This tool is a command-line application written in Python 3 that automatically add diacritics to raw undiacritized Arabic text. To accomplish this task, it uses several techniques: Deep Learning, rule-based and statistical corrections. The deep learning part was implemented using Tensorflow. It was released as a support for the research paper: "Multi-components system for automatic Arabic diacritization" which was presented in the ECIR2020 conference.
This tool is available as a Python 3 package pipeline-diacritizer
installable through pip
. For installation
instructions check the
Download and installation wiki page.
This tool has 4 main functions: preprocessing of the data, training on the processed data, testing, and restoring the diacritics of an undiacritized text. In addition, it can calculates some statistics on a given dataset and the ratio of Out-of-Vocabulary words in a testing set according to a train set.
This is a quick introduction to the most important ones, without mentioning all the possible options for each one. For
additional options, consider calling any subcommand with the option --help
or -h
(ex:
pipeline_diacritizer train --help
) or check the wiki
for more details.
Before feeding the new data to this application for training or testing, it needs to be converted to the standard format of this application: one sentence per line, where a sentence is delimited by a dot, a comma, or an end of line character.

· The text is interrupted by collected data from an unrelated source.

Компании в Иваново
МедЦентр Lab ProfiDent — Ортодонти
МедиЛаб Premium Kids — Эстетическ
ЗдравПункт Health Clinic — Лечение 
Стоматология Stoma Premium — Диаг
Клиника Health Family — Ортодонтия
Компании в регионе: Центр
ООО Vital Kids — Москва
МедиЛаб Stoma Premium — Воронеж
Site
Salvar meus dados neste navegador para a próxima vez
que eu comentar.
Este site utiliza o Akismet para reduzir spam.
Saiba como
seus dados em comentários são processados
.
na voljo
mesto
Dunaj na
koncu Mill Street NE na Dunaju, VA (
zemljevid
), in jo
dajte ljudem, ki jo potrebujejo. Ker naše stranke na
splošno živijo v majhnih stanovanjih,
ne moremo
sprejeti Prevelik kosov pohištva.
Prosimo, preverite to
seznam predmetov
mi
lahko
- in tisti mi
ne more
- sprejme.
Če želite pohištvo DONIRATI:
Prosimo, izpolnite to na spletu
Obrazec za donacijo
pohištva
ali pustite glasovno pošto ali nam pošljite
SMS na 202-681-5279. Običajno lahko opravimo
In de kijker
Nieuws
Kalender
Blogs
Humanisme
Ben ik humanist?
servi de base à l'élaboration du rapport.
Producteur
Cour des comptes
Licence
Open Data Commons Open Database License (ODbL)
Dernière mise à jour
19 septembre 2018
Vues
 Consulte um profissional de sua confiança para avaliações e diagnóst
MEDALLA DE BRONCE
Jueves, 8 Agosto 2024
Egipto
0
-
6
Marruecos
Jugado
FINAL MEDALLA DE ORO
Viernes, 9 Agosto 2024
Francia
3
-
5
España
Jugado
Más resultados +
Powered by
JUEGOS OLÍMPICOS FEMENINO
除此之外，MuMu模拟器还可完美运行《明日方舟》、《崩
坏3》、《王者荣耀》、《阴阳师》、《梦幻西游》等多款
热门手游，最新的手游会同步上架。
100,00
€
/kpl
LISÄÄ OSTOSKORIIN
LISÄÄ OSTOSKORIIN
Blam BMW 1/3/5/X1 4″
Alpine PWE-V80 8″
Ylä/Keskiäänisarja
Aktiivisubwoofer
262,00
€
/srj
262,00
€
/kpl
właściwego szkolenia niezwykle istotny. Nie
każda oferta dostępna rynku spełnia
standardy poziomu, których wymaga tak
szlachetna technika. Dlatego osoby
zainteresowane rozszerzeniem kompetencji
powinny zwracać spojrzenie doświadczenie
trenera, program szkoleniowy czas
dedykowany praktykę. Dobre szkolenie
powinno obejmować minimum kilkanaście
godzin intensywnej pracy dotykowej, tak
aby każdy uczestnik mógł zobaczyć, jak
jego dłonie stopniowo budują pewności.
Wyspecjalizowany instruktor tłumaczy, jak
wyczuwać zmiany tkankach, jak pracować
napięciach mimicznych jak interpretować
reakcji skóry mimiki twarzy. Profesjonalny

$ pipeline_diacritizer preprocess <source_file> <destination_file>
If the data is not yet partitioned into training, validation and testing sets, the program can help in this task using the following command:
$ pipeline_diacritizer partition <dataset_file>
To run the training and validation on selected training/validation sets, use the next command:
$ pipeline_diacritizer train --train-data <train_file> --val-data <val_file>
To evaluate the performances of the application on a testing set, use this command:
$ pipeline_diacritizer test <test_file>
The following command restores the diacritics of the Arabic words from the supplied text file and outputs a diacritized copy:
$ pipeline_diacritizer diacritize <text_file>
To get some statistics about the dataset, such as the count of tokens, arabic words, numbers... use the following command:
$ pipeline_diacritizer stat <dataset_file>
To calculate the ratio of the Out-of-Vocabulary words between the train set and the validation/test set, use the next command:
$ pipeline_diacritizer oov <train_file> <test_file>
Pipeline-diacritizer code is licensed under MIT License.